The present examples and embodiments are to be considered as illustrative and not restrictive and the invention is not to be limited to the details given herein, but may be modified within the scope and equivalence of the appended claims.

Claims

1. A polishing composition for use in an application for polishing an object including an alloy containing nickel and iron, the polishing composition comprising an abrasive, phosphoric acid, and an oxidizing agent, and having a pH of 6 or less.

2. The polishing composition according to claim 1, wherein the object is provided with a magnetic layer formed of an alloy containing nickel and iron, and the polishing composition is used in an application for polishing the object for the purpose of forming a wired structure.
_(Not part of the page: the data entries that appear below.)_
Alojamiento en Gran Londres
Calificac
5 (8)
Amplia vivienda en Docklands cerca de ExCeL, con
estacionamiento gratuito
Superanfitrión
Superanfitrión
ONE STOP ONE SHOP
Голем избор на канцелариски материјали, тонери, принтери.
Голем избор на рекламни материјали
3. The polishing composition according to claim 1, wherein the phosphoric acid is at least one compound selected from the group consisting of orthophosphoric acid, polyphosphoric acid, pyrophosphoric acid, metaphosphoric acid, and hexametaphosphoric acid.

4. The polishing composition according to claim 1, wherein content of phosphoric acid in the polishing composition is 0.1 to 1.0 mass %.
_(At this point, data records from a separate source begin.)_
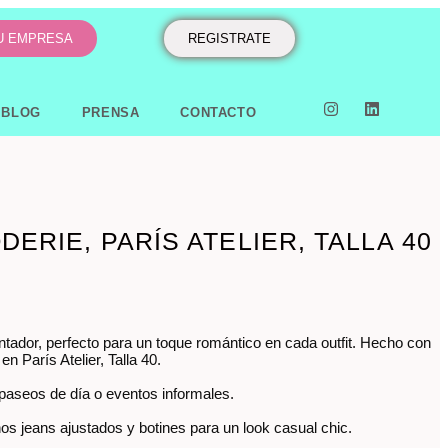
TU EMPRESA
REGISTRATE
BLOG
PRENSA
CONTACTO
DERIE, PARÍS ATELIER, TALLA 40
ntador, perfecto para un toque romántico en cada outfit. Hecho con
en París Atelier, Talla 40.
 paseos de día o eventos informales.
s jeans ajustados y botines para un look casual chic.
5. The polishing composition according to claim 1, further comprising a corrosion inhibitor.

6. The polishing composition according to claim 5, wherein the corrosion inhibitor is benzotriazol or a derivative thereof.

7. The polishing composition according to claim 1, further comprising a water-soluble polymer.

8. The polishing composition according to claim 7, wherein the water-soluble polymer is a polyvinyl alcohol.

9. A polishing composition for use in an application for polishing an object to be polished for the purpose of forming the wired structure for a semiconductor device, wherein the object has an insulator layer with a trench, a magnetic layer of an alloy containing nickel and iron arranged on the insulator layer, and a conductor layer arranged on the magnetic layer, the polishing composition comprising an abrasive, phosphoric acid, an oxidizing agent, a corrosion inhibitor, a water-soluble polymer, and water, and having a pH of 6 or less.

10. A polishing method comprising:

preparing a polishing composition which includes an abrasive, phosphoric acid, and an oxidizing agent and having a pH of 6 or less; and

polishing an object including an alloy containing nickel and iron, by using the prepared polishing composition.